The adaptive homeostat consists of the hypothalamus, the pituitary gland, and the adrenal glands. In the adaptive homeostat we see a similar mechanism as in the reproductive homeostat (Fig 12). The hypothalamus produces corticotropin releasing hormone, which stimulates the anterior pituitary to produce adrenocorticotropic hormone (ACTH), which in turn causes the adrenal cortex to produce cortisol. Cortisol — the body’s primary adaptive hormone — is produced in high amounts during stress. Cortisol is essential for life — without cortisol, we could not survive. But cortisol — like estrogen and insulin — is an essential toxin. We need it, but we need it in small amounts. High amounts over a prolonged period of time have very damaging effects. Dilman showed that both time and aging are natural stressors that promote elevated production of cortisol.

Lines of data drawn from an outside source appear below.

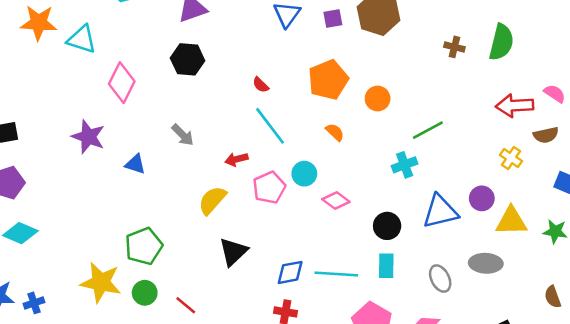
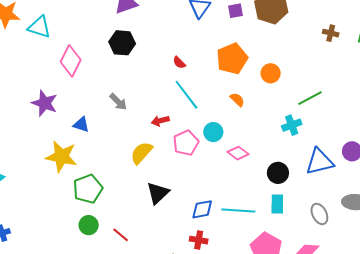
yellow star: (101, 282) -> (61, 156), moved

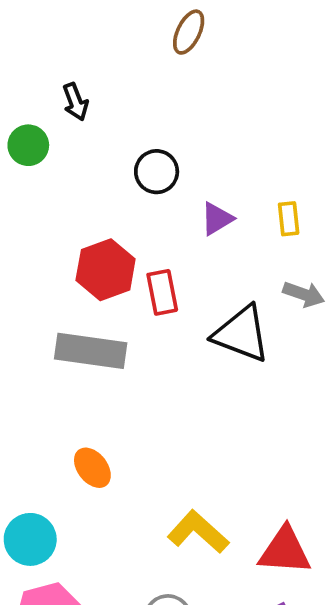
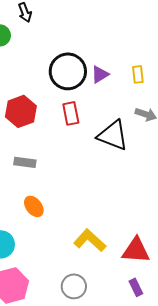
black circle: (157, 172) -> (68, 71), moved, size x1.6
red hexagon: (106, 270) -> (21, 111), moved
gray rectangle: (91, 351) -> (25, 162), moved, size x0.6

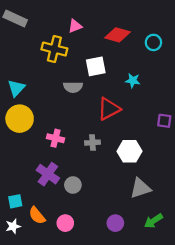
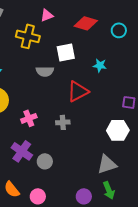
pink cross: (55, 138) -> (29, 118), turned -35
white hexagon: (129, 151) -> (118, 130), moved
green arrow: (153, 221) -> (109, 190), moved, turned -78

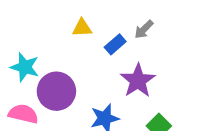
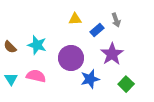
gray arrow: (144, 29) -> (116, 20), turned -64
purple circle: (56, 91) -> (71, 58), moved

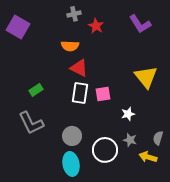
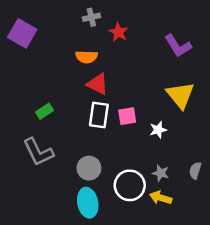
purple L-shape: (140, 24) -> (178, 46), moved
white star: (128, 114) -> (158, 130), moved
yellow arrow: (148, 157) -> (161, 198), moved

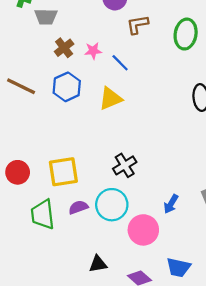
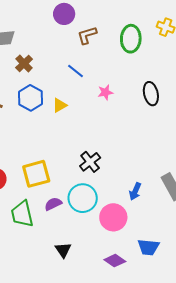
pink star: (93, 51) -> (105, 92), moved
yellow triangle: (110, 99) -> (60, 105), moved, size x0.7
black triangle: (98, 264) -> (63, 250), moved, turned -48

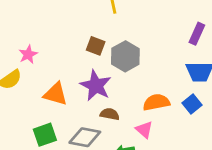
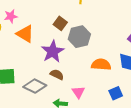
orange triangle: (56, 94) -> (25, 34), moved
orange semicircle: (156, 102) -> (101, 64), moved
blue square: (192, 104) -> (116, 93), moved

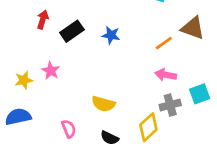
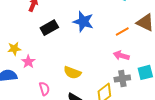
black rectangle: (72, 31) -> (49, 28), moved
blue star: (111, 35) -> (83, 22), size x1.5
pink star: (51, 71) -> (28, 62), moved

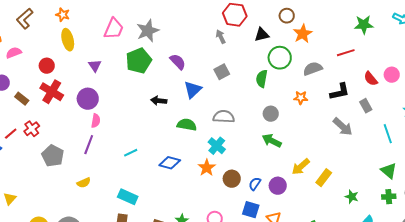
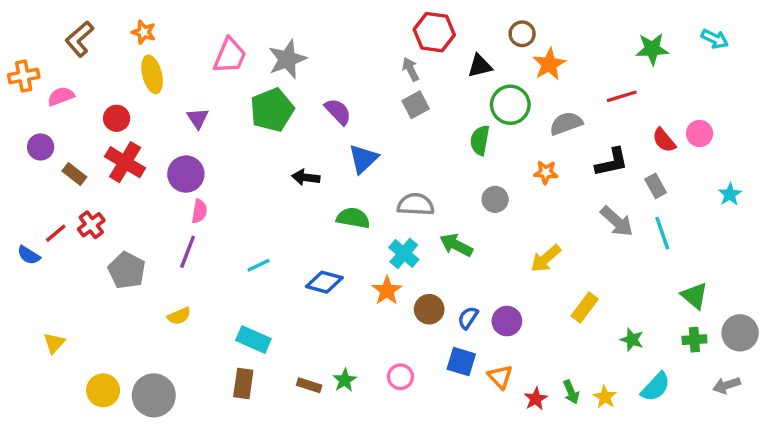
gray square: (222, 72) -> (416, 105), moved
cyan line: (388, 134) -> (662, 233), moved
green arrow: (272, 141) -> (456, 245), moved
yellow arrow: (301, 167) -> (546, 259), moved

Dilman performed a unique study with a group of women who were undergoing surgery for breast cancer (Fig. 13). He found that the youngest group, those under 46 years of age, produced less cortisol in response to the surgical stress, and they more rapidly returned to lower baseline levels. As the age of the women increased, Dilman found that cortisol levels rose progressively higher, as did its attendant damaging effects. Dilman referred to this progressive worsening of the cortisol response with age as hyperadaptosis. Hyperadaptosis causes many of the symptoms seen in Cushing’s disease, including “moon face,” red cheeks, central obesity, thin skin, easy bruisability, bulging abdomen, poor wound healing, and poor muscle development (Fig. 14). These are all characteristics of excess exposure to cortisol.
Some of the known effects of hyperadrenocorticism include immunosuppression, osteoporosis, atherosclerosis, diabetes, impaired blood sugar regulation, and death of brain cells. These are all effects of chronic stress. Dilman believes that everybody suffers to a greater or lesser degree from hyperadaptosis.